GAMS/GAMSPy and Databricks walkthrough

Who this is for

If you are a GAMS user who has migrated to Databricks, or if your organization relies on the Databricks Lakehouse and you need a high-performance tool to embed optimization directly into your data pipelines, this post is for you. Moving data between environments is a relic of the past; with GAMS and GAMSPy, you can formulate and solve large-scale optimization models without ever duplicating data or leaving your secure environment. Databricks has become the central hub for enterprise data-managed in Delta tables, governed by Unity Catalog, and queryable via SQL. While the integration is straightforward, navigating the initial setup can be a hurdle. This walkthrough is designed to clear that path, providing a definitive guide for basic GAMS and GAMSPy use cases in the modern data stack.

Through this step by step tutorial, you will learn to:

Install GAMS/GAMSPy on your compute
Streamline data reading from Databricks directly into your models
Solve a model with GAMS/GAMSPy (Locally or in a Databricks notebook)
Write the solution back to Delta tables

This tutorial does not aim to cover endless possibilities of using your data with Databricks.
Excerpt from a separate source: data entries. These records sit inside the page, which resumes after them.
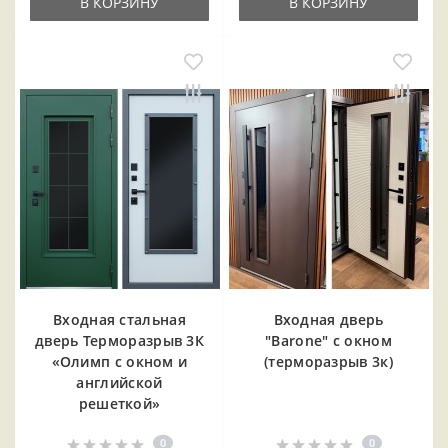
В КОРЗИНУ
В КОРЗИНУ
Входная cтальная
Входная дверь
дверь Терморазрыв 3К
"Barone" с окном
«Олимп с окном и
(терморазрыв 3к)
английской
решеткой»
0
0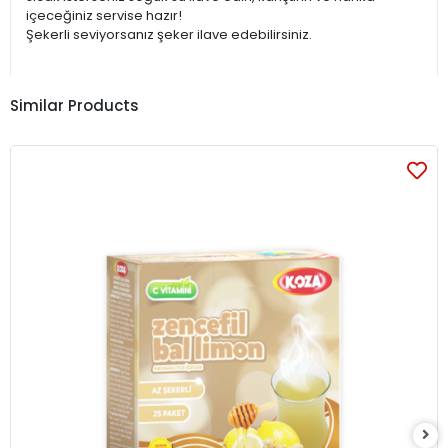
içeceğiniz servise hazır!
Şekerli seviyorsanız şeker ilave edebilirsiniz.
Similar Products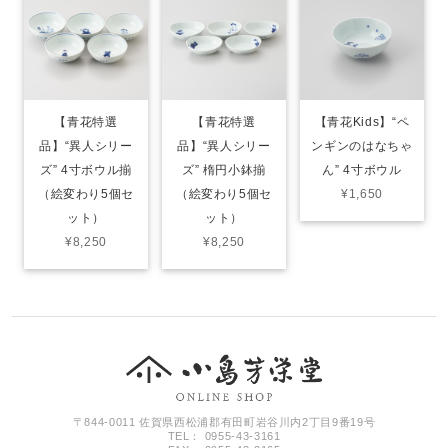
【青花特選
【青花特選
【青花Kids】“ペ
品】“異人シリー
品】“異人シリー
ンギンのはなちゃ
ズ” 4寸ボウル揃
ズ” 楕円小鉢揃
ん” 4寸ボウル
（絵変わり5個セ
（絵変わり5個セ
¥1,650
ット）
ット）
¥8,250
¥8,250
〒844-0011 佐賀県西松浦郡有田町岩谷川内2丁目9番19号
TEL： 0955-43-3161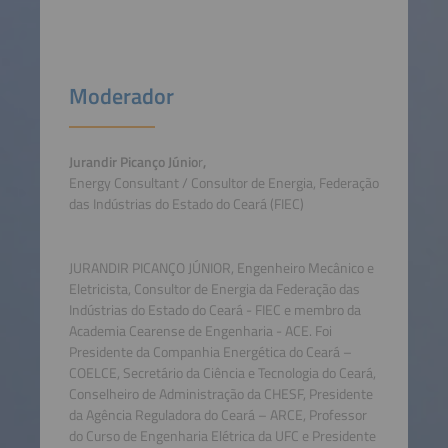
Moderador
Jurandir Picanço Júnio
r
,
Energy Consultant / Consultor de Energia, Federação
das Indústrias do Estado do Ceará (FIEC)
JURANDIR PICANÇO JÚNIOR, Engenheiro Mecânico e
Eletricista, Consultor de Energia da Federação das
Indústrias do Estado do Ceará - FIEC e membro da
Academia Cearense de Engenharia - ACE. Foi
Presidente da Companhia Energética do Ceará –
COELCE, Secretário da Ciência e Tecnologia do Ceará,
Conselheiro de Administração da CHESF, Presidente
da Agência Reguladora do Ceará – ARCE, Professor
do Curso de Engenharia Elétrica da UFC e Presidente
It instead focuses on the optimization part of your decision pipeline.

Step 0: Prerequisites

It is assumed that the user is familiar with the basic GAMS/GAMSPy syntax, and has a Databricks account. Depending on where you are trying to read the data into, the connection to Databricks varies slightly. If you are in the Databricks environment such as a notebook, you have spark available readily and you can use it to read data tables. However, if you want to to develop and run models locally and simply use Databricks as the data layer, this needs to be done with Databricks Connect which lets a local Python script use spark as if it were running on the cluster, without any changes to the model code. databricks-connect is pip-installable and your system can be configured with Databricks credentials using databricks configure --token from your terminal. This prompts you for your workspace URL and a personal access token, then writes them to ~/.databrickscfg. Every subsequent script picks this up automatically.

C:\Users\username>databricks configure --token
Databricks workspace host (https://...): <your_host>.databricks.com
Personal access token: ************************************

Once set up, you can create spark explicitly with DatabricksSession. The code-snippets in this blog-post assume that you have appropriately initialized spark depending on your requirement.

# Notebook: spark is provided automatically, no import needed
from databricks.connect import DatabricksSession
spark = DatabricksSession.builder.getOrCreate()

Note that databricks-connect requires an active all-purpose compute resource. To verify the connection is working:

databricks clusters list

Setup used

Compute: Databricks workspace with a dedicated personal compute cluster (AWS in this case)
SQL: Databricks Serverless SQL Warehouse, used to create and query Delta tables via the SQL Editor

Demo example

This tutorial uses the classic transport problem. This is a simple LP but it is sufficient to demonstrate the flow of data in a complex decision pipeline consisting of Databricks data and GAMS/GAMSPy model.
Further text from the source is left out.